Recent updates on matters of interest:
Cases thrown out of Court, retroactively
This one happened to involve George Floyd, who was killed in Minneapolis many years later:
Probe of Old Drug Cases Raises Questions About 2004 George Floyd Arrest
You might say that police misconduct changed his whole life long before he died at the hands of an officer in a distant city. A different prosecutor is revisiting this now.
That’s often what it takes for change — somebody new to view the evidence through fresh eyes. Sometimes the whole house of cards starts to shake. By then, of course, a new set of challenges confronts the prosecution team. Key principals – witnesses, attorneys, judges, police officers – are gone, perhaps for many years. Just figuring out what happened, in case after case, is a massive task.
But once momentum builds, it can end in tremendous damage to the credibility of a department or a government. Something relatively minor — distorting or exaggerating one’s credentials, lying under oath about an unrelated issue – can, in the right circumstances, lead to wholesale reversals of criminal convictions. Years of work, undone with a stroke of a judge’s pen.
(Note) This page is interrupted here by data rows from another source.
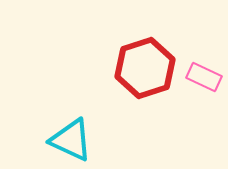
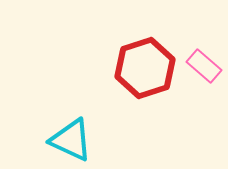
pink rectangle: moved 11 px up; rotated 16 degrees clockwise
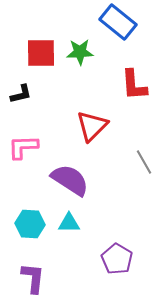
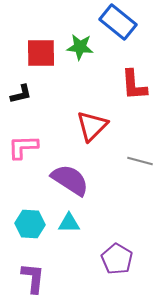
green star: moved 5 px up; rotated 8 degrees clockwise
gray line: moved 4 px left, 1 px up; rotated 45 degrees counterclockwise
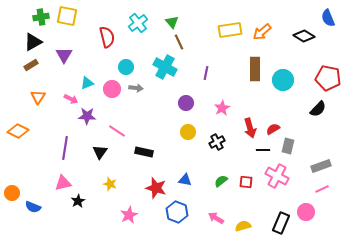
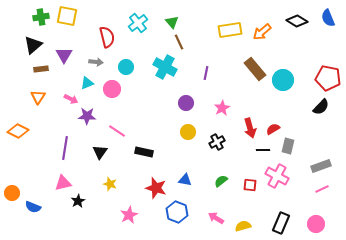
black diamond at (304, 36): moved 7 px left, 15 px up
black triangle at (33, 42): moved 3 px down; rotated 12 degrees counterclockwise
brown rectangle at (31, 65): moved 10 px right, 4 px down; rotated 24 degrees clockwise
brown rectangle at (255, 69): rotated 40 degrees counterclockwise
gray arrow at (136, 88): moved 40 px left, 26 px up
black semicircle at (318, 109): moved 3 px right, 2 px up
red square at (246, 182): moved 4 px right, 3 px down
pink circle at (306, 212): moved 10 px right, 12 px down
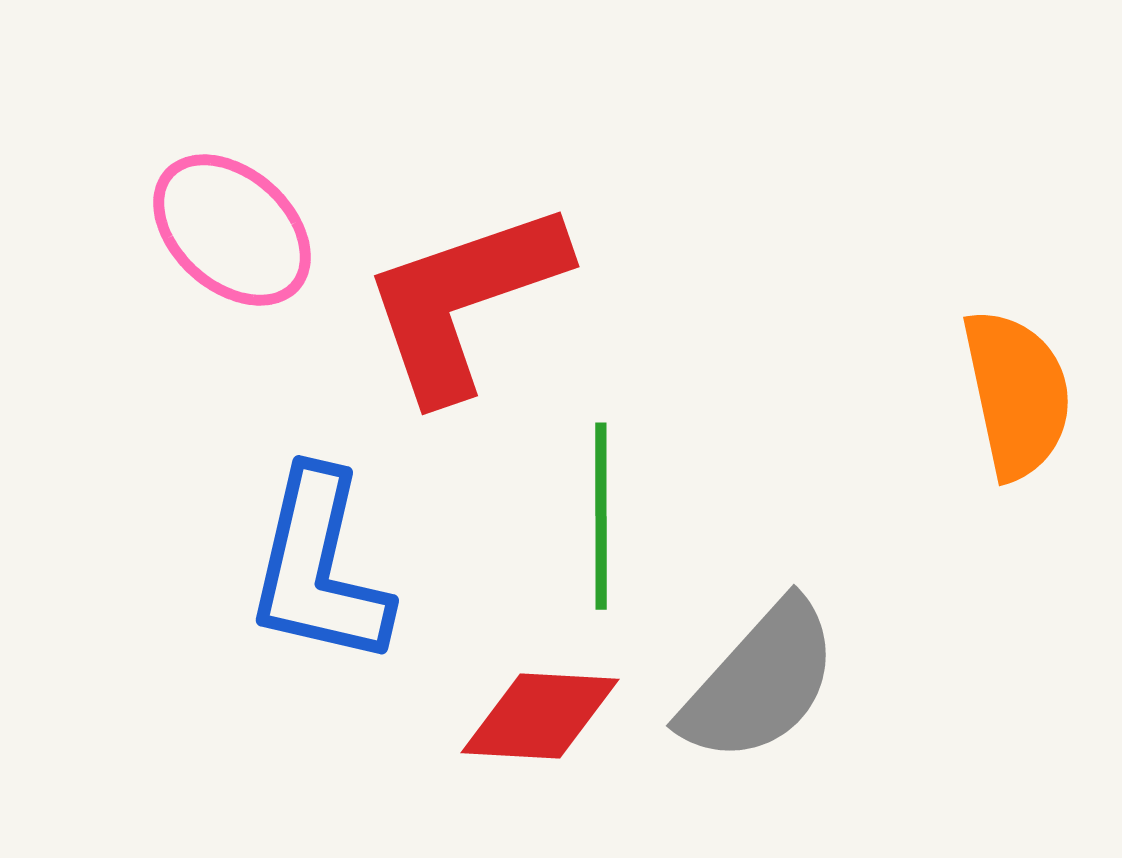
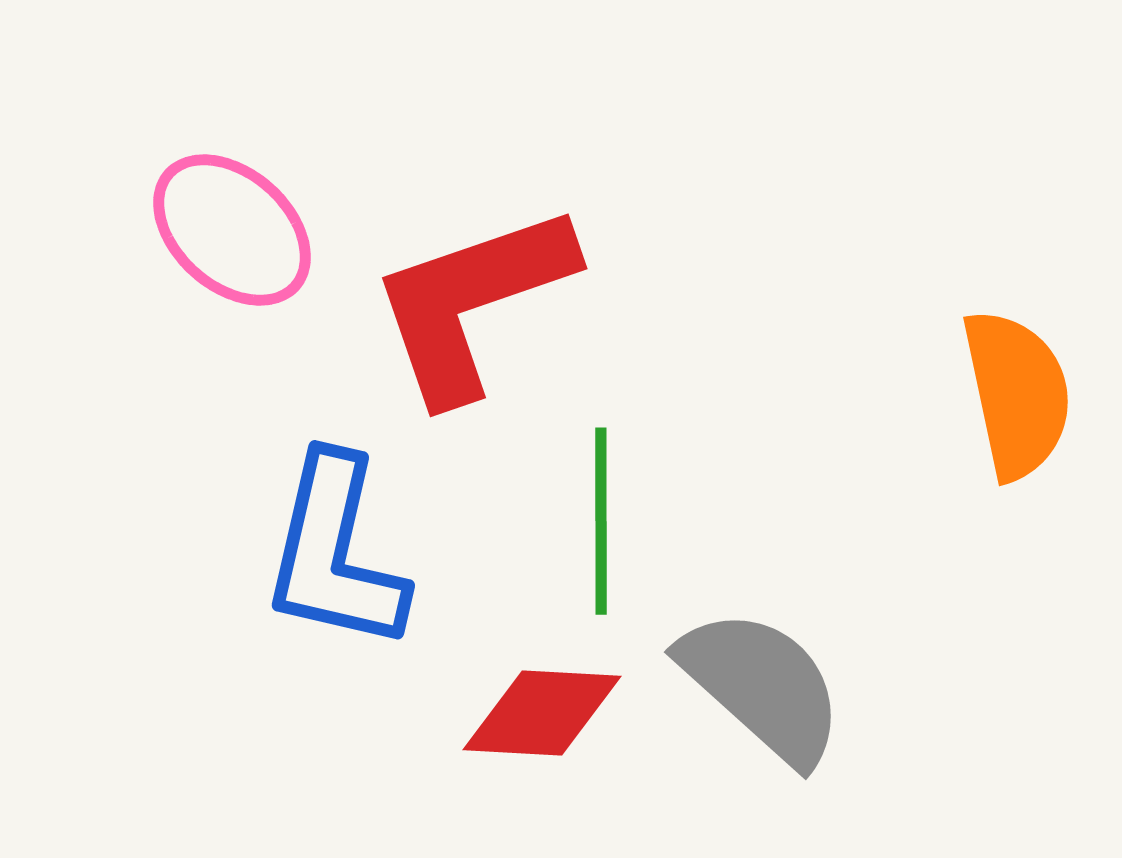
red L-shape: moved 8 px right, 2 px down
green line: moved 5 px down
blue L-shape: moved 16 px right, 15 px up
gray semicircle: moved 2 px right, 4 px down; rotated 90 degrees counterclockwise
red diamond: moved 2 px right, 3 px up
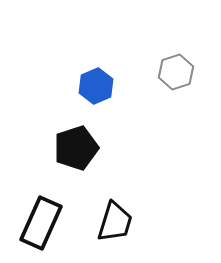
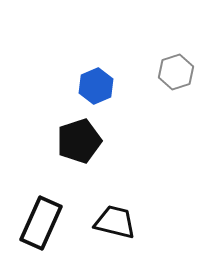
black pentagon: moved 3 px right, 7 px up
black trapezoid: rotated 93 degrees counterclockwise
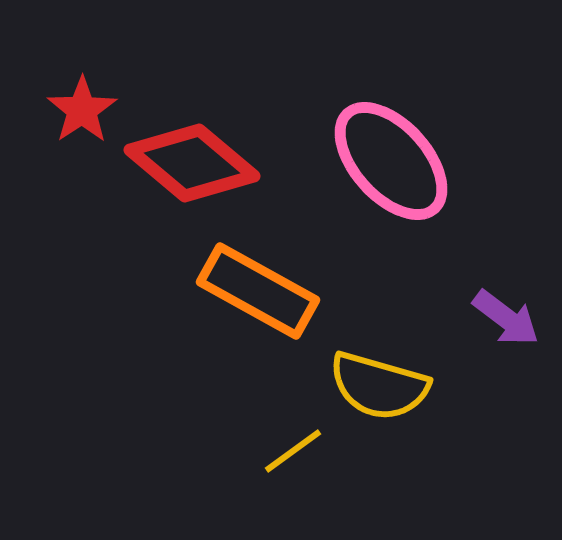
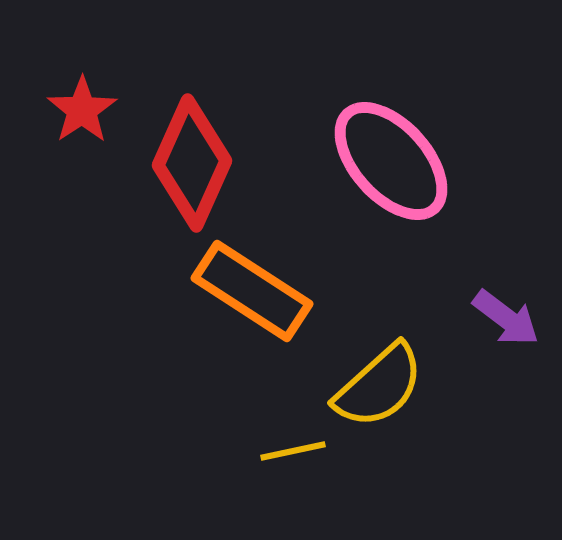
red diamond: rotated 74 degrees clockwise
orange rectangle: moved 6 px left; rotated 4 degrees clockwise
yellow semicircle: rotated 58 degrees counterclockwise
yellow line: rotated 24 degrees clockwise
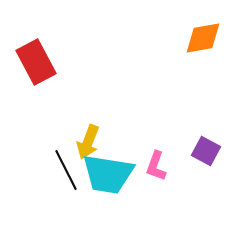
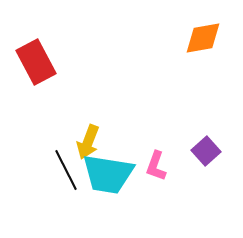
purple square: rotated 20 degrees clockwise
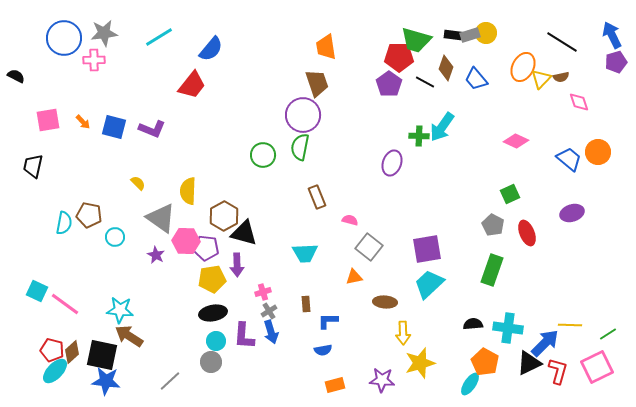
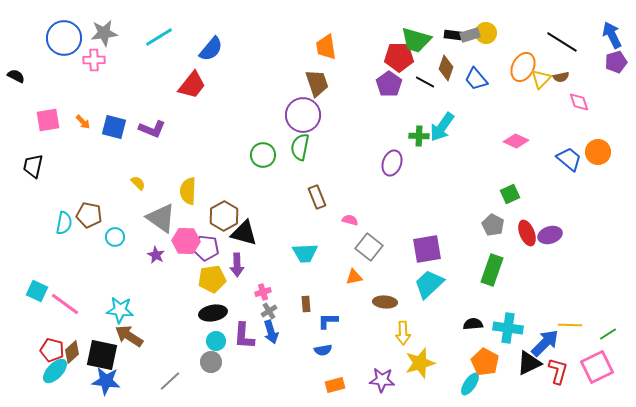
purple ellipse at (572, 213): moved 22 px left, 22 px down
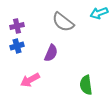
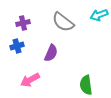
cyan arrow: moved 2 px down
purple cross: moved 6 px right, 3 px up
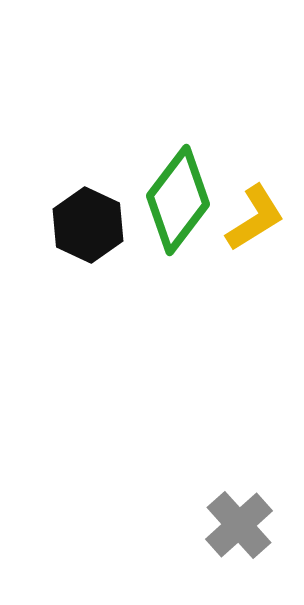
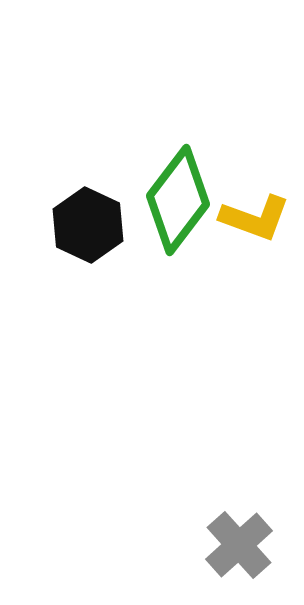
yellow L-shape: rotated 52 degrees clockwise
gray cross: moved 20 px down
For instance, this case from when I was still in the Washington DC area. It led to the biggest scandal of its type in recent memory, centering on false claims of expertise on the part of a witness who happened to be a police officer.
Next: A crisis in funding for addiction treatment programs
The article:
A New Addiction Crisis: Treatment Centers Face Financial Collapse
You may be aware of the acute difficulties some treatment programs are experiencing when it comes to paying bills and keeping their doors open. In this case, we’re focusing on outpatient programs, particularly those that serve indigent and uninsured clients. Mostly nonprofits, without extensive reserves.
The article features a busy program in the city of Baltimore. As I’m positive there’s no shortage of Baltimoreans who need treatment, why are so few showing up? The article explores that issue.
Telehealth has made a difference, but not to the point where program expenses are covered. The Paycheck Protection Program (PPP) of the Small Business Administration has indeed helped some programs, while others say they’re still waiting on funds. It’s a bridge loan, essentially, with certain conditions to meet. Still, every nickel helps.
Telehealth has some clear advantages — it’s cheaper to provide, obviously, and can reduce no-shows, a perennial problem for outpatient treatment. Clinicians have discovered they can do many if not most of their work online, with zero risk of accidental transmission of the virus during activities.
Still, some warn, the bond between clinician and counselor isn’t the same, and addiction clients are more likely to cheat in terms of substance use, among other problem behaviors. A counselor might pick up on the signs if the client were right in front of them. Harder if you rely on an image on a TV screen.
We’ll need more research on long-term effectiveness.
Like everything else in the complex world of treatment, there will be benefits & there will be risks. That never changes.